"Quero imaginar sob que novos traços o despotismo poderia produzir-se no mundo... Depois de ter colhido em suas mãos poderosas cada indivíduo e de moldá-los a seu gosto, o governo estende seus braços sobre toda a sociedade... Não quebra as vontades, mas as amolece, submete e dirige... Raramente força a agir, mas opõe-se sem cessar a que se aja; não destrói, impede que se nasça; não tiraniza, incomoda, oprime, extingue, abestalha e reduz enfim cada nação a não ser mais que um rebanho de animais tímidos, do qual o governo é o pastor. (...)
A imprensa é, por excelência, o instrumento democrático da liberdade." Alexis de Tocqueville
(1805-1859)

"A democracia é a pior forma de governo imaginável, à exceção de todas as outras que foram experimentadas." Winston Churchill.

sábado, 14 de fevereiro de 2015

UM TSUNAMI ÀS AVESSAS

Foi só cair um pouco de chuva neste verão escaldante do Sudeste e do Centro-Oeste para o Planalto e o governo paulista adiarem medidas mais efetivas a fim de enfrentar as atuais e gravíssimas crises energética e hídrica do país. São crises gêmeas, debitadas na conta de São Pedro e que resultaram de série de erros de planejamento, de adiamentos de providências e, sobretudo, de informações sonegadas ao público em virtude do calendário eleitoral.

O ano começou sob o espectro do racionamento de água e de eletricidade, acompanhado da escalada nos preços das tarifas graças a custos represados e endividamentos de concessionárias. Mas as autoridades ainda preferem apostar tudo na sorte, postergando a solução racional e mais barata. Apresentar à população, com responsabilidade e em detalhes, o real quadro de dificuldades e pedir a colaboração de todos para atravessar um período transitório de sacrifícios, enquanto se buscam alternativas duradouras, seria o mínimo que os governantes poderiam fazer.

Sem a economia voluntária e consciente do cidadão, só restará aos governantes determinar cortes obrigatórios do fornecimento de serviços essenciais e reajustes ainda mais salgados nas tarifas. A escassez impõe diálogo franco do Executivo com a população, uma negociação com os demais Poderes e a mediação de conflitos entre as unidades da Federação decorrentes deste processo. Mas o que tem se visto ainda é a escaramuça, o retardo e o eufemismo. Racionamento se tornou um palavrão para governos, mesmo após os prejuízos políticos da má gestão do estresse hidrelétrico e nas companhias de saneamento já terem batido forte nas pesquisas de opinião.

A postura oficial de tentar mascarar a realidade alcançou até o Ministério da Agricultura, setor também diretamente atingido pelas longas estiagens.

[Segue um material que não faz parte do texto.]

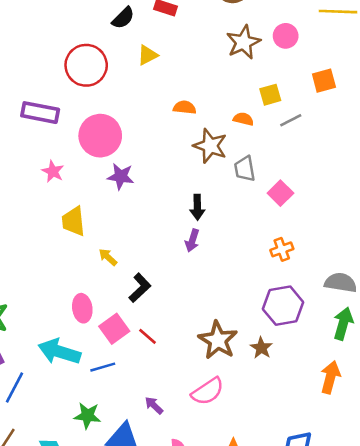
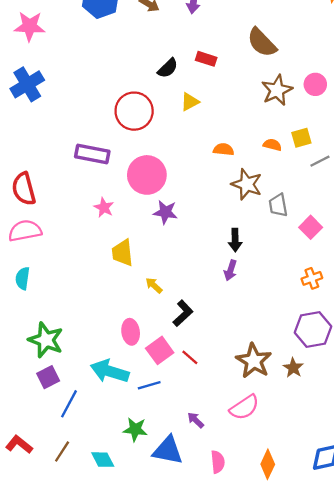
orange semicircle: (243, 119) -> (272, 145), moved

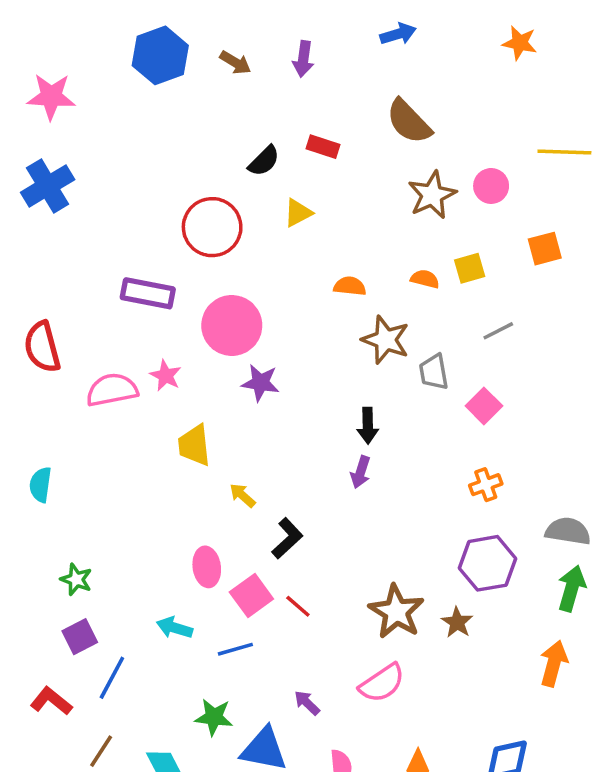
gray line: (320, 161) -> (498, 331), moved
pink semicircle: (25, 231) -> (112, 390), moved
green star: (46, 340) -> (76, 579), size x0.6
cyan arrow: (110, 371) -> (175, 628), size x0.6
red L-shape: (19, 444) -> (51, 701), moved

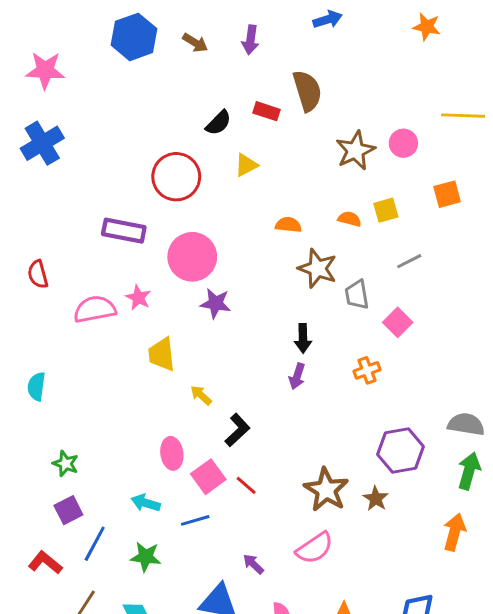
brown semicircle: (409, 122) -> (307, 91), moved, turned -153
red semicircle: (42, 347) -> (38, 274), size x0.7
orange cross: (486, 485) -> (367, 370), moved
green star: (214, 717) -> (146, 557), moved

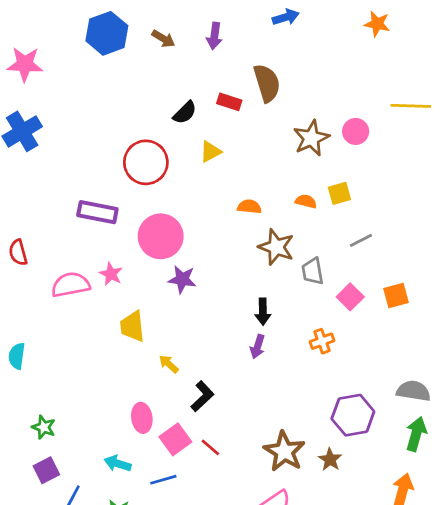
orange square: (447, 194) -> (396, 295), moved

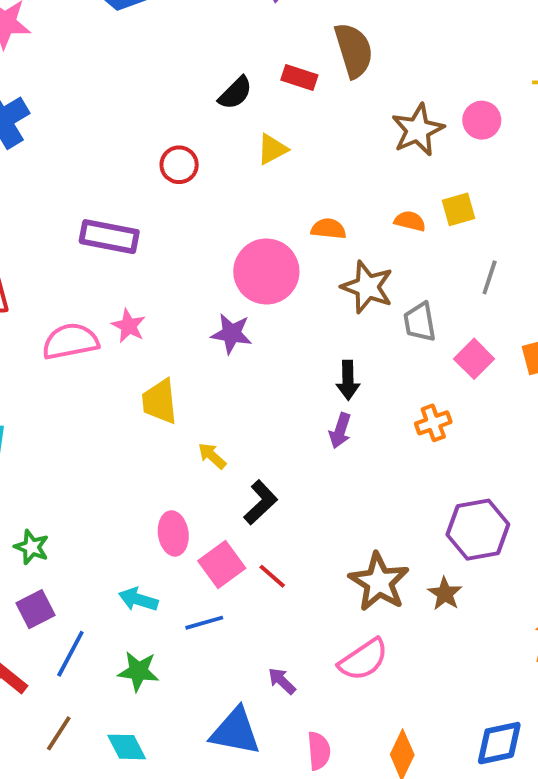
red circle: (146, 162) -> (179, 165), size x0.6
pink circle: (161, 236) -> (266, 271), moved
gray line: (361, 240) -> (490, 277), turned -45

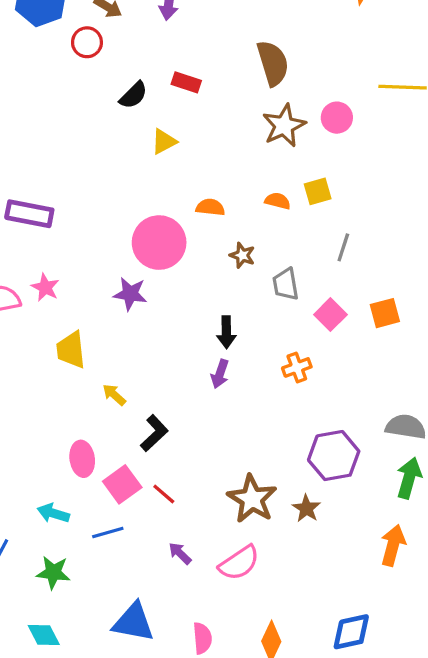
brown semicircle: (354, 50) -> (273, 63), moved
red circle: (179, 165) -> (87, 42), moved
brown star: (367, 287) -> (242, 255), size x0.6
purple arrow: (282, 681) -> (180, 553), moved

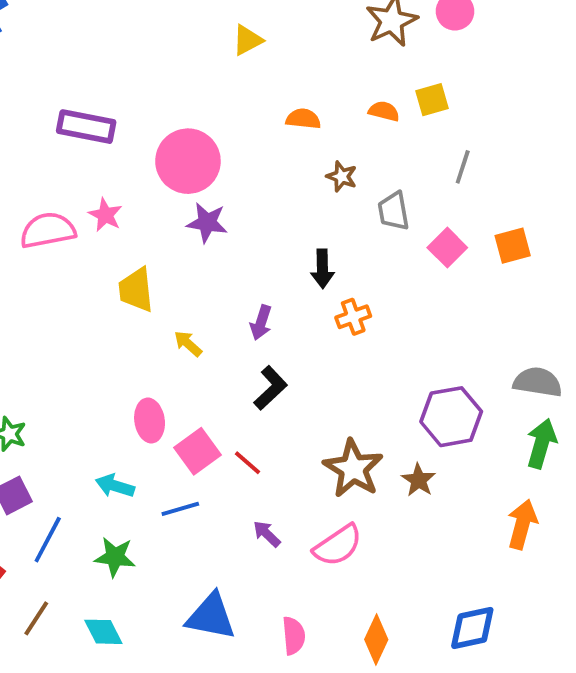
pink circle: (159, 243) -> (188, 161), moved
orange cross: (297, 367) -> (353, 317), moved
purple arrow: (220, 374) -> (261, 323), moved
black L-shape: (154, 433) -> (271, 388), moved

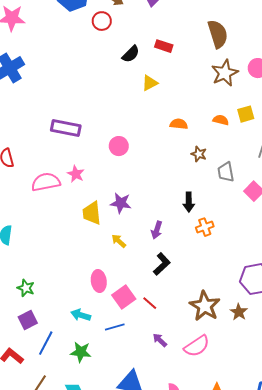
pink circle: (188, 161) -> (119, 146), size x0.6
purple star: (207, 223) -> (121, 203), moved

A titular da pasta tratou de fazer coro ao discurso contemporizador do colega de Minas e Energia e descartou impactos na produção e nos preços agrícolas em razão da secura. "Estamos vivendo uma catástrofe no campo, um tsunami às avessas", rebateu o ex-ministro da pasta Roberto Rodrigues, ao Correio.

A presidente Dilma Rousseff, que tem o setor energético como marca pessoal de sua trajetória política, está disposta a negar até o último minuto a necessidade de repactuar o consumo de água e eletricidade no país ou mesmo preparar o terreno para cortes planejados do abastecimento. As chuvas de fevereiro empurraram a decisão do Planalto de esticar o horário de verão por mais um mês e a do Palácio dos Bandeirantes de iniciar o rodízio na Grande São Paulo. Em paralelo, circulam nas redes sociais piadas em torno do sofrimento dos que não têm recursos hídrico e elétrico permanentemente à disposição.

Os apagões deixaram milhões de brasileiros no escuro mês passado e técnicos do Ministério de Minas e Energia já propuseram até o uso excepcional de geradores de shopping centers no horário de maior demanda, puxada pelos equipamentos de ar-condicionado. Mas o alívio esperado para o sistema nacional parece estar dependente da combinação de melhoras inferiores a 1% nos níveis de represas e a reajustes de tarifas acima de dois dígitos. Com isso, o setor elétrico é o único para o qual expectativas de recessão e de piora histórica da atividade industrial soam como notícia boa.